Not in most modern frameworks. LangChain, LangGraph, the Anthropic Agent SDK, and the OpenAI Agents SDK all handle the structural formatting for you. The model's text output before a tool call serves as the Thought, and tool calls are expressed as structured JSON rather than text labels. The labels were used in the original paper's text-only experiments; today they are implementation details hidden by the framework.
What is a ReAct agent's biggest failure mode?
Error compounding across steps. If each step is 95% reliable, a 10-step task succeeds only about 60% of the time. Additionally, hallucinated Thoughts can contaminate later reasoning — the model may invent a false "fact" in a Thought and then treat it as true even after an Observation contradicts it. Always treat Thoughts as plans, not facts; Observations are the only ground truth.
Is ReAct the same as a function calling agent?

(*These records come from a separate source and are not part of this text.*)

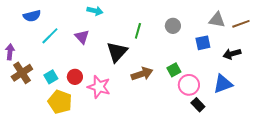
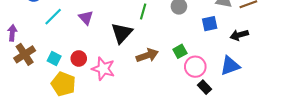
cyan square: (51, 77) -> (54, 58), turned -32

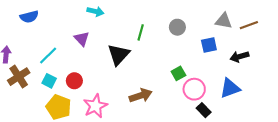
cyan line: (53, 17) -> (48, 56), moved
brown arrow: (147, 55) -> (141, 95), moved
pink star: (103, 69) -> (95, 106), moved, turned 30

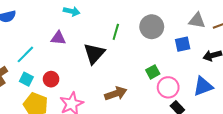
gray circle: (177, 27) -> (152, 27), size x1.5
purple triangle: (82, 39) -> (58, 38), turned -42

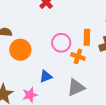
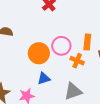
orange circle: (20, 50) -> (39, 53), moved

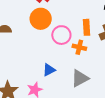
orange circle: (39, 53) -> (41, 19), moved

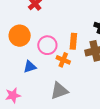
orange circle: (41, 19) -> (20, 36), moved
blue triangle: (49, 70) -> (30, 67), moved

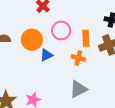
pink circle: (47, 45) -> (61, 31), moved
blue triangle: (30, 67) -> (46, 55), moved

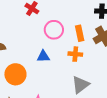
orange circle: (32, 40) -> (15, 74), moved
blue triangle: (46, 55) -> (43, 56), turned 32

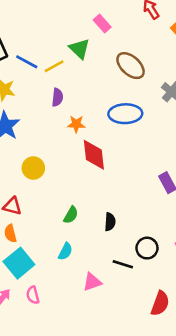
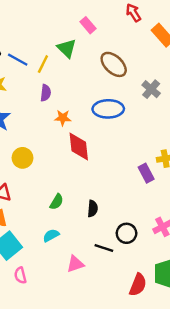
yellow line: (54, 66) -> (43, 64), turned -36
cyan semicircle: (65, 251) -> (51, 235), turned -147

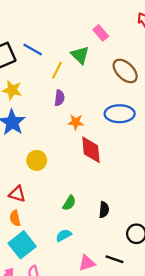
blue line: (18, 60) -> (33, 49), moved
black line: (104, 248) -> (115, 259), moved

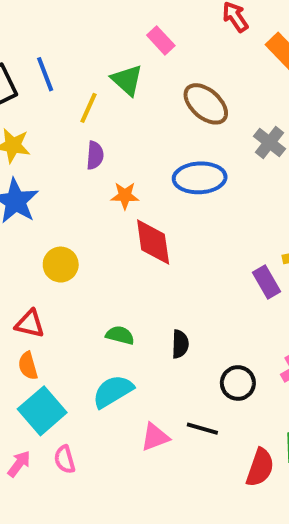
blue line: (33, 49) -> (45, 74), turned 42
green semicircle: (69, 203) -> (120, 335), turned -105
cyan semicircle: (64, 235) -> (113, 391), size x1.5

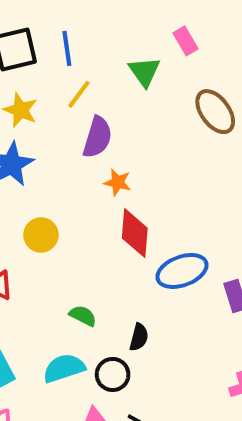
yellow line: (89, 108) -> (79, 94), moved
purple semicircle: (95, 155) -> (97, 137), size x1.5
blue ellipse: (200, 178) -> (182, 271), moved, turned -30
black circle: (238, 383) -> (113, 374), moved

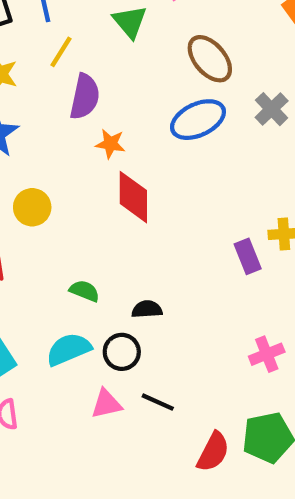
blue ellipse: (182, 271) -> (198, 120), moved
black semicircle: (139, 337) -> (147, 309), turned -104

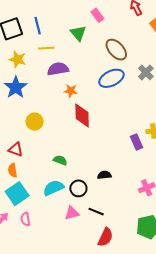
yellow line: (61, 52) -> (46, 48), turned 56
purple semicircle: (85, 97) -> (58, 69), turned -110
black semicircle: (147, 309) -> (104, 175), moved
red semicircle: (213, 452) -> (105, 237), moved

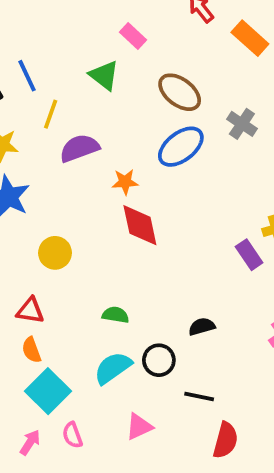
yellow line: (46, 48) -> (51, 114), turned -56
orange star: (71, 91) -> (125, 182), moved
pink triangle: (72, 213) -> (139, 427), moved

They overlap heavily. Function calling is the API mechanism that handles the Action-Observation pair. ReAct adds the explicit Thought layer on top — the narrated reasoning step before each tool call. Most modern agent frameworks combine both: structured function-calling APIs for reliability, and ReAct-style Thought prompting for better planning on complex tasks.
Why do most agent frameworks still use ReAct in 2025 and 2026?
Because it remains the simplest pattern that delivers debuggability, grounding, and adaptive replanning together. Successors like Reflexion and Plan-and-Execute improve on ReAct in specific scenarios but add complexity. ReAct's core loop — Thought, Action, Observation, repeat — is simple enough to implement from scratch in 50 lines, which is why it became the common language of agent engineering.